Em julho de 2026, o Instituto de Segurança de IA do Reino Unido informou que os principais modelos de pesos abertos estavam apenas 4–7 meses atrás dos modelos fechados de fronteira em tarefas cibernéticas, ante 6–10 meses durante a maior parte de 2025. Em fevereiro de 2025, a Grã-Bretanha havia retirado “safety” do nome do instituto, preservando os testes que agora definem essa janela cada vez menor para intervenção.

Principais conclusões

  • O Reino Unido renomeou o AI Safety Institute como AI Security Institute em 14 de fevereiro de 2025.
  • Em 19 de julho de 2026, o AISI informou que os principais modelos de pesos abertos estavam 4–7 meses atrás dos modelos fechados de fronteira em tarefas cibernéticas.
  • A OpenAI lançou sua plataforma de gestão de agentes Frontier para um “conjunto limitado de clientes”.
  • O Google DeepMind afirma que Gemma ultrapassou 1 bilhão de downloads e gerou mais de 100.000 variantes publicadas por desenvolvedores ao longo de dois anos.
  • O CEO da Anthropic, Dario Amodei, pediu testes obrigatórios de terceiros para riscos cibernéticos, biológicos e de autonomia, com autoridade para bloquear ou revogar implantações catastróficas.

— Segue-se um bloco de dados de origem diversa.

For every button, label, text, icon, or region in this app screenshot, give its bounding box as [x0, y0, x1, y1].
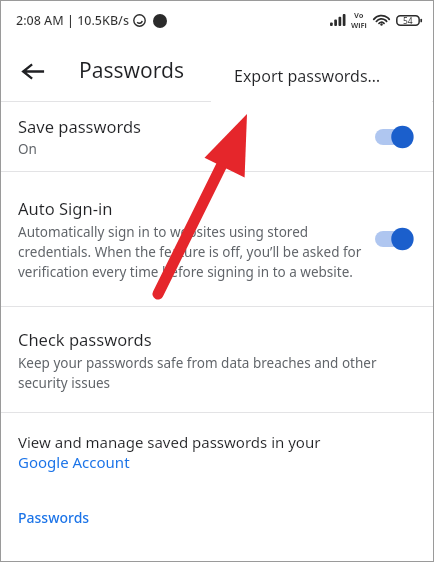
- staticText: Automatically sign in to websites using …: [18, 223, 363, 281]
- staticText: 54: [403, 15, 413, 27]
- staticText: Passwords: [18, 508, 90, 527]
- button[interactable]: Auto Sign-in: [0, 172, 434, 306]
- staticText: On: [18, 140, 37, 158]
- staticText: Keep your passwords safe from data breac…: [18, 354, 414, 392]
- staticText: 2:08 AM | 10.5KB/s: [16, 12, 129, 29]
- staticText: Auto Sign-in: [18, 197, 113, 219]
- button[interactable]: Save passwords: [0, 102, 434, 171]
- staticText: Export passwords…: [234, 65, 381, 87]
- staticText: Passwords: [79, 56, 185, 85]
- button[interactable]: Back: [11, 49, 55, 93]
- staticText: Vo: [354, 10, 364, 20]
- button[interactable]: Google Account: [18, 452, 130, 472]
- button[interactable]: Export passwords…: [211, 41, 432, 110]
- staticText: View and manage saved passwords in your: [18, 432, 321, 452]
- staticText: Check passwords: [18, 328, 152, 350]
- staticText: Save passwords: [18, 115, 141, 137]
- staticText: Google Account: [18, 452, 130, 472]
- button[interactable]: Passwords: [18, 508, 90, 527]
- button[interactable]: Check passwords: [0, 307, 434, 412]
- staticText: WiFi: [351, 20, 367, 30]
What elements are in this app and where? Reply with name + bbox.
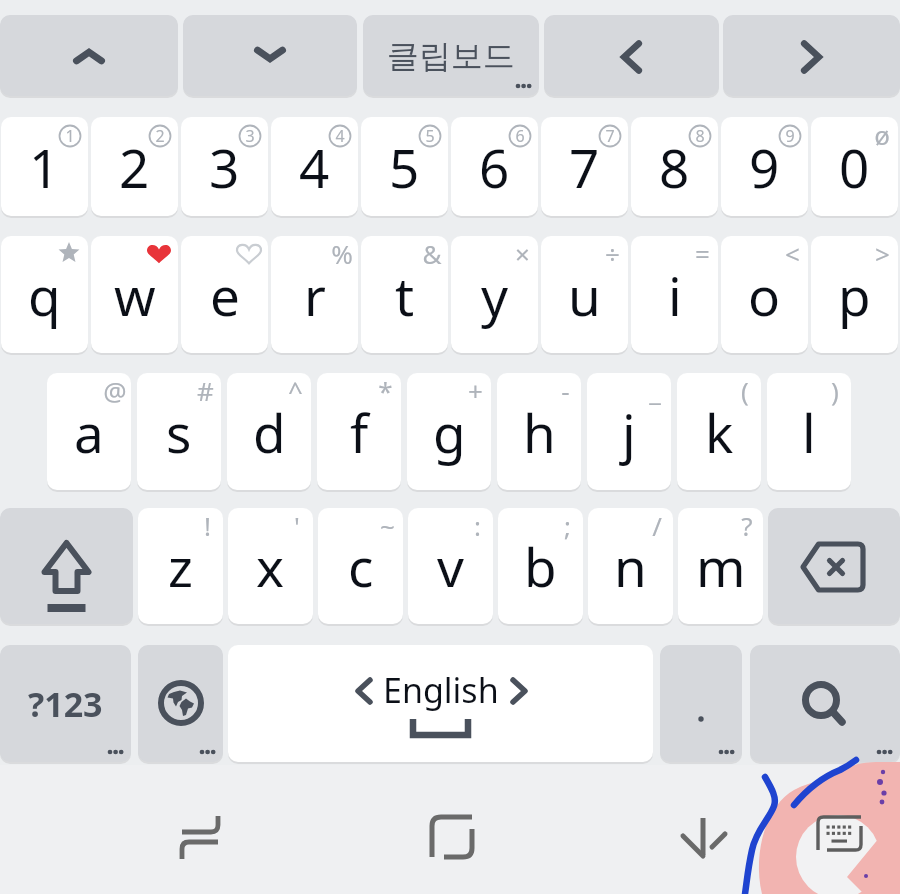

O Estado restringiu os fundamentos para intervenção

A mudança de nome restringiu a ênfase do instituto à cibersegurança e excluiu as preocupações com vieses de seu foco. A Grã-Bretanha escolheu quais danos ainda poderiam justificar atenção estatal: ameaças graves à segurança continuaram legítimas, enquanto riscos sociais mais amplos passaram a ficar fora do mandato declarado da instituição.

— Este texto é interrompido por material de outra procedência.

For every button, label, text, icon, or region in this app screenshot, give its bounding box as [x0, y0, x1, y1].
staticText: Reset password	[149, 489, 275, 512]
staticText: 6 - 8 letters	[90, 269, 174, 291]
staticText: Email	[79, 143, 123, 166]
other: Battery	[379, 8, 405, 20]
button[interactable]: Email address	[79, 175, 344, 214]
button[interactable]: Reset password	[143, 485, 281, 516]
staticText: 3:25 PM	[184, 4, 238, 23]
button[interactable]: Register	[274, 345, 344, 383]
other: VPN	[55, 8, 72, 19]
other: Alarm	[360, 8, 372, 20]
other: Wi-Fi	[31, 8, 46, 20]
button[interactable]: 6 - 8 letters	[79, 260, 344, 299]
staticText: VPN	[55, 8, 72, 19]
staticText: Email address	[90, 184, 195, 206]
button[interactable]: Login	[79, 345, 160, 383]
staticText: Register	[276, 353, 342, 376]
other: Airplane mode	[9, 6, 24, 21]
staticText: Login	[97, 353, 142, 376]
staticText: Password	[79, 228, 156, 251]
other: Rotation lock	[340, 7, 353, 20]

Governos e laboratórios de fronteira estão deslocando a governança de IA de fronteira para permissões operacionais: quem recebe um modelo, qual nível de capacidade recebe, a que pode conectá-lo e quem pode revogar o acesso. A Grã-Bretanha restringiu os fundamentos aceitáveis para intervenção; os provedores fornecem a maquinaria que torna a intervenção granular.

O renomeado AI Security Institute continuou avaliando sistemas de fronteira. Seu mandato mais estreito permitiu que os testes de capacidades perigosas sobrevivessem à mudança política, produzindo evidências para decisões de implantação.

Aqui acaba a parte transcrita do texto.